The brief was to take account of the fact that the students would be presenting their project to kindergarten children and would therefore have to adapt to a younger audience.
The workshop took place over six sessions, between March 26 and June 7, during which the pupils created a kamishibai (Japanese paper theatre) depicting three episodes from the Odyssey of Ulysses and his companions: the island of the Cyclops, the island of Circe and the island of the Sirens.
Discover the kamishibaï
To familiarise the pupils with this medium, Les Apprimeurs read Gare au hibou to the class, then invited them to go behind the butai (the small wooden theatre) to try their hand at storytelling and understand the mechanism of the text and the illustration boards.
Rewriting the episodes
Divided into three groups, the class set about rewriting episodes from the epic of Ulysses. The students were asked to choose a dialogue format, so that everyone would have a role and the story would be lively for the younger audience. Each episode is divided into five stages. The teacher had her pupils work on the text between each workshop session.
Creation of marottes
Using silhouettes supplied by Les Apprimeurs, the pupils made stiff paper marottes, which they decorated with sequins and feathers, then attached to sticks. These elements highlight the characters in the dialogue and bring the illustrations to life.
Designing illustration panels: discovering the cyanotype
The Apprimeurs took advantage of this workshop to show people around this printing process, based on the principle of photography, which colours the illustrations blue: an appropriate colour for World Ocean Day! The students illustrated five panels per group/episode. They drew the sets in black on tracing paper, then laid the tracing on sheets pre-coated with a photosensitive mixture. The whole thing was slid and compressed under sheets of Plexiglas or glass and placed in the sun in the school playground. The leaves, which had turned grey, were then rinsed, at which point the patterns in white and the rest in blue appeared.

Finalising the illustration panels: sequin fair!
The students fixed their A4 cyanotypes onto larger butai-sized boards. The Apprimeurs then gave them free rein to “spice up” their illustrations: sequins, feathers, moving eyes, paint and glitter tape… any exaggeration was obviously strongly encouraged. At the end of the session, once the boards had dried, the class kamishibai was ready for the performances to come!


General rehearsal in the school playground
The final session of the workshop focused on acting, storytelling and articulation, with the illustrations scrolling and the marottes being handled. The pupils were able to discover the episodes illustrated and worked on by the other groups and get an overall view of the kamishibaï created collectively.

World Ocean Day: two days of performances on the beach
On 10 and 11 June 2024, the Pierre et Marie Curie school took over the beach, offering activities at a number of places. Pupils from the 4th and 5th year classes set up their table in front of the sea to welcome the kindergarten groups, and played their kamishibai several times over the two days. The test of the public and the noise outside enabled them to fine-tune their performance as they went along.

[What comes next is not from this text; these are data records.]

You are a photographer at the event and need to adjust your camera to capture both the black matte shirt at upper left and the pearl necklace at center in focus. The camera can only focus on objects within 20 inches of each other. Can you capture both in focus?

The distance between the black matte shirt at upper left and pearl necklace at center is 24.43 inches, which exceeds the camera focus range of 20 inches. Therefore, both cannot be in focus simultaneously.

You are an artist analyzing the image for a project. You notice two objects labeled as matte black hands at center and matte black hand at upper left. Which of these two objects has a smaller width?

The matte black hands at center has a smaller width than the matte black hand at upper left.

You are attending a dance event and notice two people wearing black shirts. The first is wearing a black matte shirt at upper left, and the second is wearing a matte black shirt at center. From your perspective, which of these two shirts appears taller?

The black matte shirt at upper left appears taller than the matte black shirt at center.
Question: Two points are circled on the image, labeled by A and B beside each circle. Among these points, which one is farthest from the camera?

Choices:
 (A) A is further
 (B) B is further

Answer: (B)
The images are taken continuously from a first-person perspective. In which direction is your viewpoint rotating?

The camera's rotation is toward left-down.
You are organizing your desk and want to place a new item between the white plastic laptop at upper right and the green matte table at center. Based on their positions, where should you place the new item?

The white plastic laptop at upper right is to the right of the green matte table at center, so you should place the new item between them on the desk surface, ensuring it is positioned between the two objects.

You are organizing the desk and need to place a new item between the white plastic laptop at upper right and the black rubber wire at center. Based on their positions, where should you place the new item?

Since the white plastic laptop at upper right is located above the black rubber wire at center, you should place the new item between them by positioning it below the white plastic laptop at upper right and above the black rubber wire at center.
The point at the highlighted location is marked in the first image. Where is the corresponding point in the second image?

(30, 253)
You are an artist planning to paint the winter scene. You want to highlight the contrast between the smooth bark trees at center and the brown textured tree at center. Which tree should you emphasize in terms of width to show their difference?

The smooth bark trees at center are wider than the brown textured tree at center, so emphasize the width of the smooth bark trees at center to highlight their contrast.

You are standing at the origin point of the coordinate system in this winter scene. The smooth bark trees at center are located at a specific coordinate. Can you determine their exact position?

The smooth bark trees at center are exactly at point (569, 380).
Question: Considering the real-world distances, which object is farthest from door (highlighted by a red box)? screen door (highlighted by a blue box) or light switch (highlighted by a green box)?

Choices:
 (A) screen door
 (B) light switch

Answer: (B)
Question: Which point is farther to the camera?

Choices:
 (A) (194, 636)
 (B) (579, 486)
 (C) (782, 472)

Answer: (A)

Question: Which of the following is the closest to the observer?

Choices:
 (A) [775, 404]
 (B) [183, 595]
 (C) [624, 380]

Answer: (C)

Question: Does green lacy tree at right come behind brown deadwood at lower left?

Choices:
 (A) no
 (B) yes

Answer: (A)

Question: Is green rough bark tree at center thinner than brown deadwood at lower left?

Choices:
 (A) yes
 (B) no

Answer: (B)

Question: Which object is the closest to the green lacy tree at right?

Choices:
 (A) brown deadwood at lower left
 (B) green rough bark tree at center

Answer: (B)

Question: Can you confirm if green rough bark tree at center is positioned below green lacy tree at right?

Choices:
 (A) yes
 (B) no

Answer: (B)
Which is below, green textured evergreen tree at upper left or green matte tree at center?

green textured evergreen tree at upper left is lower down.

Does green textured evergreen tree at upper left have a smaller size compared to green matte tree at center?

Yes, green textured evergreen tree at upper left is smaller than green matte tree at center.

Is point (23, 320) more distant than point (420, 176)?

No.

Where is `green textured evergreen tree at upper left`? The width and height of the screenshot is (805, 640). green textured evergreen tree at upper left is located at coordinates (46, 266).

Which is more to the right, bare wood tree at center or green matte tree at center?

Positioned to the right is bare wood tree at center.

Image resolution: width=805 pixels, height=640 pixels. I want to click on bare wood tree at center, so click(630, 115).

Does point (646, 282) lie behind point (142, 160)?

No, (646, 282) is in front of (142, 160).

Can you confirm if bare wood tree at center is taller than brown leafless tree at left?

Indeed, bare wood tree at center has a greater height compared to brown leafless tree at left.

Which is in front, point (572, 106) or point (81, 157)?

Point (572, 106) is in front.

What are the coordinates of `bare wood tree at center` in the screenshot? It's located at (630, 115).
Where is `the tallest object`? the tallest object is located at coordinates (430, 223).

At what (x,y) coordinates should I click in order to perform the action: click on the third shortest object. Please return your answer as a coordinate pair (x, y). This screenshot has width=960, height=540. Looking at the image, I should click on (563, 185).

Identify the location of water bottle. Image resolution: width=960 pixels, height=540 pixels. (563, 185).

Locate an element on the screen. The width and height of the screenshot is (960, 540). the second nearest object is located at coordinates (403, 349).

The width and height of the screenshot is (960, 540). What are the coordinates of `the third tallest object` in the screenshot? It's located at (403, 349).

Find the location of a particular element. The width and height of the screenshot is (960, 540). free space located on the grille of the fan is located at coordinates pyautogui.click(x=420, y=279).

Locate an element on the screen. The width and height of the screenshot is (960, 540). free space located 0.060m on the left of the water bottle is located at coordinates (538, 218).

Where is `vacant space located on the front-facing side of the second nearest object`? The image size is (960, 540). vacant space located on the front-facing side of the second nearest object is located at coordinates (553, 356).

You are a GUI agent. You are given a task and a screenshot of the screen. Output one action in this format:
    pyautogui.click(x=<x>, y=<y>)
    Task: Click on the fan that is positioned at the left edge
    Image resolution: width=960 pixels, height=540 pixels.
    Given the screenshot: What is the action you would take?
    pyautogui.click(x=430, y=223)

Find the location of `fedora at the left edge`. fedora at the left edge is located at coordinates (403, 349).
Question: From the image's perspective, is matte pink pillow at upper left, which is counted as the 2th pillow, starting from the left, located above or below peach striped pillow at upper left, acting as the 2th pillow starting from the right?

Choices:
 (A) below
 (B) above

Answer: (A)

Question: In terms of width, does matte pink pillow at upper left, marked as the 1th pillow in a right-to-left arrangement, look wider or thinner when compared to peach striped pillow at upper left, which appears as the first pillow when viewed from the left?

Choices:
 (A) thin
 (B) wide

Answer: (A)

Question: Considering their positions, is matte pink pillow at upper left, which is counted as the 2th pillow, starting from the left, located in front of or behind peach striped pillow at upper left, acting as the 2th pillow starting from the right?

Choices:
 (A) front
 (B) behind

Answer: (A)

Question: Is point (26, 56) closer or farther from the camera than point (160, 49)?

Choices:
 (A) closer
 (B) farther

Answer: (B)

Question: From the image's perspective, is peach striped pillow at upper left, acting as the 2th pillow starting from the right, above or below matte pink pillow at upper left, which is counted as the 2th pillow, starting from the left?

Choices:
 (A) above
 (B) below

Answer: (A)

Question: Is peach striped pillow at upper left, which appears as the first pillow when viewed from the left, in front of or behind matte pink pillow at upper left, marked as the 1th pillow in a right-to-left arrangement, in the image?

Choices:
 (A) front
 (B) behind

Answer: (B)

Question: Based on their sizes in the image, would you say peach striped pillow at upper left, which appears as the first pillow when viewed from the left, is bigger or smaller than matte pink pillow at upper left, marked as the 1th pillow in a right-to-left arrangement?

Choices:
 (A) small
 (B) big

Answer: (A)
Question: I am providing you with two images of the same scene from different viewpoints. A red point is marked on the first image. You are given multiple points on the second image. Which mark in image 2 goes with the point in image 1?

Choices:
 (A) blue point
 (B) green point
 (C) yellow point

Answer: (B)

Enthusiastic pupils and a kamishibaï that lives on
During the two weeks following World Ocean Day, the pupils presented their creations to other classes in their school. They also had an exchange with an allophone class from a secondary school, whose pupils had created a kamishibaï themselves.
Overall, the pupils enjoyed working in groups and gained a better understanding of the story as they reappropriated it and performed it.
The kamishibaï and the cyanotype were two very welcome discoveries.
The story of Ulysses, although already known by some of the class, was better assimilated thanks to the rewriting and illustration phases, which required them to grasp the key information in the story.
The teacher was delighted with her pupils’ involvement in the workshop, noting that they had acquired skills in understanding and retelling history, vocabulary and general knowledge, as well as in the visual arts, group work and listening. It’s an experience she’d like to repeat, using other manufacturing and storytelling techniques.